*Task directions*. Output all records exactly, with no images.

*Data listing*.

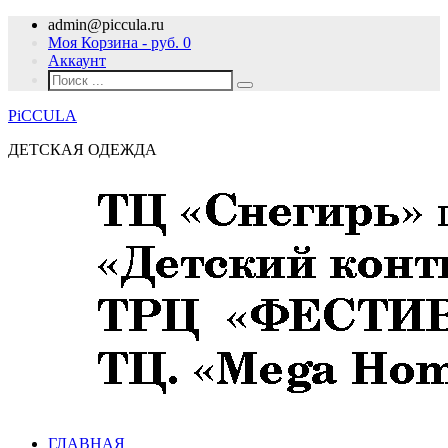
admin@piccula.ru
Моя Корзина - руб.
0
Аккаунт
PiCCULA
ДЕТСКАЯ ОДЕЖДА
ГЛАВНАЯ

*Written reply*.
admin@piccula.ru
Моя Корзина - руб.
0
Аккаунт
PiCCULA
ДЕТСКАЯ ОДЕЖДА
ГЛАВНАЯ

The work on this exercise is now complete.